Julian II, 360-363. Exagium Solidi (Bronze, 19 mm, 4.34 g, 5 h), Antiochia on the Orontes, spring 363. FL CL IVLI-ANVS P F AVG Diademed, draped and cuirassed bust of Julian II to right. Rev. IVS-TITA / ANT Justitia standing front, head to left, holding scales in her right hand and scroll in her left. Bendall -. Cohen -. Istanbul -. Pera -. RIC -. Roma 14 (2017), 816 (same dies). Silifke -. Of the highest rarity, apparently the second known example and of great historical interest. Patina stripped, otherwise, good very fine.
We are fortunate in that a law of Julian II has survived in the Codex Theodosianus, which deals with the common practice of clipping solidi and which formed the background for the emergence of the exagia solidi in the 2nd half of the 4th century:
'Emperor Julian Augustus to Mamertinus, Praetorian Prefect. The purchase and sale of solidi are impeded if the solidi are clipped or diminished in size, or nibbled away, to use the proper term for such avarice, since some persons refuse to accept such solidi on the ground that they are light and inadequate.

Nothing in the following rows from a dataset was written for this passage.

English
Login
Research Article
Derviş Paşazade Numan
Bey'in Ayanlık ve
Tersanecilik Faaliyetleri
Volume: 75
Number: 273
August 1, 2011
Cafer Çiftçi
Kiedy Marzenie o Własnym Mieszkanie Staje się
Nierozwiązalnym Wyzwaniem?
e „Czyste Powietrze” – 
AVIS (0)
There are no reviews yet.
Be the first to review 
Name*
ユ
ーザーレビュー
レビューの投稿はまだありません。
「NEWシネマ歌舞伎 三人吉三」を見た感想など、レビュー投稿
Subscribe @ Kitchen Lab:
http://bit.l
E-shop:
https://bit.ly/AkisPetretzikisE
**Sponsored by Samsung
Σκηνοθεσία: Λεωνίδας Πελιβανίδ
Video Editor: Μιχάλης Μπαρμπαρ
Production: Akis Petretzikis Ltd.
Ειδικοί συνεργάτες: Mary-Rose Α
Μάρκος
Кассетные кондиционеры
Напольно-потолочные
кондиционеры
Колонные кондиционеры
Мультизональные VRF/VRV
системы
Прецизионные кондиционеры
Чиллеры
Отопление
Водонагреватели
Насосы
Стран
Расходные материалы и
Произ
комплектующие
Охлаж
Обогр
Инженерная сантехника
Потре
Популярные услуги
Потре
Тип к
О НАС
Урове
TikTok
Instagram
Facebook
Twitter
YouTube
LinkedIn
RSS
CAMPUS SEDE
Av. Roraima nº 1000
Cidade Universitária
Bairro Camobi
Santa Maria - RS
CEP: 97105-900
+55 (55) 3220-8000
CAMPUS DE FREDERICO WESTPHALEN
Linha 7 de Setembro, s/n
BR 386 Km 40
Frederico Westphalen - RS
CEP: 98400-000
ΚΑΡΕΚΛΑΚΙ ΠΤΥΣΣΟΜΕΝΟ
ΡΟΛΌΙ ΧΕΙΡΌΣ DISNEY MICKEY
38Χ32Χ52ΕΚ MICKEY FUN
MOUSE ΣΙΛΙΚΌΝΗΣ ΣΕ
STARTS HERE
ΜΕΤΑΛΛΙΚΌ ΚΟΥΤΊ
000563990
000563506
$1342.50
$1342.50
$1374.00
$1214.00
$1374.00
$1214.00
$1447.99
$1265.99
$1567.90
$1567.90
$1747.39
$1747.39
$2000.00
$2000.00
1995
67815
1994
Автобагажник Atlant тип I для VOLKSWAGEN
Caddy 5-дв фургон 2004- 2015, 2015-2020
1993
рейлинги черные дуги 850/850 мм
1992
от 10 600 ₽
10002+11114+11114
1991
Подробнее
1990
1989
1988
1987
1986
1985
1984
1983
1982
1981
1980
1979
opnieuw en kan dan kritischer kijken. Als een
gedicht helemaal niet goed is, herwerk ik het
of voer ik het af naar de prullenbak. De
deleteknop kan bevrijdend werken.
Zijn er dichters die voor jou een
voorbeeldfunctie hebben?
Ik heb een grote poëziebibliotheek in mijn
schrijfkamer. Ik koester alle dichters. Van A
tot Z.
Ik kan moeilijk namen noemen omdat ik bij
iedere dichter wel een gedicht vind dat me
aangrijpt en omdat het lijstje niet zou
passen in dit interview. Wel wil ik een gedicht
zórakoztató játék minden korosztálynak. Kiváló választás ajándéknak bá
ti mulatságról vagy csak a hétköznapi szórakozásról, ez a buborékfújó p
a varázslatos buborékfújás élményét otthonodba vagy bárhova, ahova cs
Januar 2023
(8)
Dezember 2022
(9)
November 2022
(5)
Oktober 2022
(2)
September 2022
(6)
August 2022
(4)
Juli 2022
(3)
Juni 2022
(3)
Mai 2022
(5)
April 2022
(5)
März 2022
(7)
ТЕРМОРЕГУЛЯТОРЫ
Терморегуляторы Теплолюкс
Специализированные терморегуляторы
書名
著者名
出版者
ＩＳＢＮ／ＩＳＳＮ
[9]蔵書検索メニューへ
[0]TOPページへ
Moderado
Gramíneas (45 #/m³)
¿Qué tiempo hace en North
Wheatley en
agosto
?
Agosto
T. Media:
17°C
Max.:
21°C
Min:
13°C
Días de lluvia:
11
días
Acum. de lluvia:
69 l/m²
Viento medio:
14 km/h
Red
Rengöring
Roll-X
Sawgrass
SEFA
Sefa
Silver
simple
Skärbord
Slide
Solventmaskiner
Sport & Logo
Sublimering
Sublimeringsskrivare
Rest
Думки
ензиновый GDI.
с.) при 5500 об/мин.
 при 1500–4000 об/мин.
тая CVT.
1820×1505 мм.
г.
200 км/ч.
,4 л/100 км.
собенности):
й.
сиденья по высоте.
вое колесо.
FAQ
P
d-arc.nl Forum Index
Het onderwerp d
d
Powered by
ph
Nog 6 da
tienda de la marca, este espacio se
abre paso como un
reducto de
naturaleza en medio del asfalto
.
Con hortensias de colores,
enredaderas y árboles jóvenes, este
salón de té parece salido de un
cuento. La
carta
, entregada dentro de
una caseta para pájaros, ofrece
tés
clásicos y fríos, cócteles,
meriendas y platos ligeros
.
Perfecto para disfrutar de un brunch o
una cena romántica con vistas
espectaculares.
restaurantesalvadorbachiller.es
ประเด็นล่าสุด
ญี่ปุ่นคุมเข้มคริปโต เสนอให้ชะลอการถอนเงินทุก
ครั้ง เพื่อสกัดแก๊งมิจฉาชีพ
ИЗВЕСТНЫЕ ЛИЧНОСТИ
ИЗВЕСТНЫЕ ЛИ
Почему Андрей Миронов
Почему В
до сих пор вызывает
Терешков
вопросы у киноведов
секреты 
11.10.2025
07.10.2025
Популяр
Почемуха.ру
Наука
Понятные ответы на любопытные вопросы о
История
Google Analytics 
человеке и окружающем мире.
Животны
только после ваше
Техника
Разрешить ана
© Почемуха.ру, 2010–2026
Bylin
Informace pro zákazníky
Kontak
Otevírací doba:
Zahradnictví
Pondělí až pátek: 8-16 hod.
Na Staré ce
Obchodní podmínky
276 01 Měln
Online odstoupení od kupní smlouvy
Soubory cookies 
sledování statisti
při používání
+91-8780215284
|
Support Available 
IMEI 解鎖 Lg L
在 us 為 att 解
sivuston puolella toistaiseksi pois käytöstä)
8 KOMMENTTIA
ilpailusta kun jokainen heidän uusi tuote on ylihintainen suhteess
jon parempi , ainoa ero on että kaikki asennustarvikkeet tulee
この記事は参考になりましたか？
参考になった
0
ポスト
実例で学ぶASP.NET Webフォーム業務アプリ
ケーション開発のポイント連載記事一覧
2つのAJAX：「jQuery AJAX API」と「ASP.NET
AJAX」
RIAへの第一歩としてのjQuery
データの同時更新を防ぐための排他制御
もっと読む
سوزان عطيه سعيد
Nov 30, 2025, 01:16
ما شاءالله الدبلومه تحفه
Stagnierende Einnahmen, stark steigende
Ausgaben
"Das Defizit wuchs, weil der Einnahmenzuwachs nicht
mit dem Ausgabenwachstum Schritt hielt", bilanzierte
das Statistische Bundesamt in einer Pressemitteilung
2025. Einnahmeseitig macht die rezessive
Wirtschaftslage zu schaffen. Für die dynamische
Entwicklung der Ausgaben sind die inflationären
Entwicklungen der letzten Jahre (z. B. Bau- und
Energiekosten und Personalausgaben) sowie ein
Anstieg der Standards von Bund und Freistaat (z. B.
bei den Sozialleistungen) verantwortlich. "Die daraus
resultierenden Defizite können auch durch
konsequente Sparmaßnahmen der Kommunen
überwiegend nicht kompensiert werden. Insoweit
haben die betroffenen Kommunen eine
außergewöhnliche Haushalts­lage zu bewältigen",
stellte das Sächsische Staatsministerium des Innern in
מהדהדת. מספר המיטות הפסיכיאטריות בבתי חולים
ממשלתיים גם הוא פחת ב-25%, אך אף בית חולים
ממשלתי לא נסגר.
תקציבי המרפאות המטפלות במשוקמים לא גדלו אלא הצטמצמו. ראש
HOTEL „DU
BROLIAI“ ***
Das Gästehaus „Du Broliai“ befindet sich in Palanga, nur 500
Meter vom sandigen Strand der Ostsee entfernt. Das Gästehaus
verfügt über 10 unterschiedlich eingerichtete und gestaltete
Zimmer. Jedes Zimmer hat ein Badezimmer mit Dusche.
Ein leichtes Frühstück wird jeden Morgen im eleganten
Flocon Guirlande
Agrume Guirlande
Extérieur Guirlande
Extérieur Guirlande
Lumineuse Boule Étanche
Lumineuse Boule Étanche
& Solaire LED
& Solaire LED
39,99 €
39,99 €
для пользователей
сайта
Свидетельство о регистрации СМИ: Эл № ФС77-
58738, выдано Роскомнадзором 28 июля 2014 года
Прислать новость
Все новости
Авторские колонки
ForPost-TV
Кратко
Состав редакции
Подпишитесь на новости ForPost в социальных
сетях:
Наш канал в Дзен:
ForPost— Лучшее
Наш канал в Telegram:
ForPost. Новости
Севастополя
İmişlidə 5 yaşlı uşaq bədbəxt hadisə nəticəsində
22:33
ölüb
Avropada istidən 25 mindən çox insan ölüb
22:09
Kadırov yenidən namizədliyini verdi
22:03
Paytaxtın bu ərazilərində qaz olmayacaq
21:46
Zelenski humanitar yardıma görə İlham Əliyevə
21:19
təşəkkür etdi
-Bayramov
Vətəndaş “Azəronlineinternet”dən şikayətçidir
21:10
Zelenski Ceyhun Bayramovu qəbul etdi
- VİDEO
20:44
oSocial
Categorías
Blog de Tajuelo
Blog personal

Therefore, it is Our pleasure to establish in each municipality an official called by the Greek word zygostates (lit. 'weigher), who by reason of his trustworthiness and vigilance will neither deceive nor be deceived, so that in accordance with his judgment and reliabilty he may settle any dispute that may arise between the seller and the buyer with respect to solidi. - Given on the ninth day before the kalends of May at Salona in the year of the fourth consulship of Julian Augustus and the consulship of Sallustius [= April 23, 363].' (Cod. Theod. XII.7,2).
The present exagium shows that the new law was initially accompanied by a very small series of imperial weights struck by the mint of Antiochia praising Justitia, which were soon replaced by weights bearing the legend EXAGIVM SOLIDI (Bendall 1 = MAH 419), perhaps to avoid any risk of confusion between weights and coins.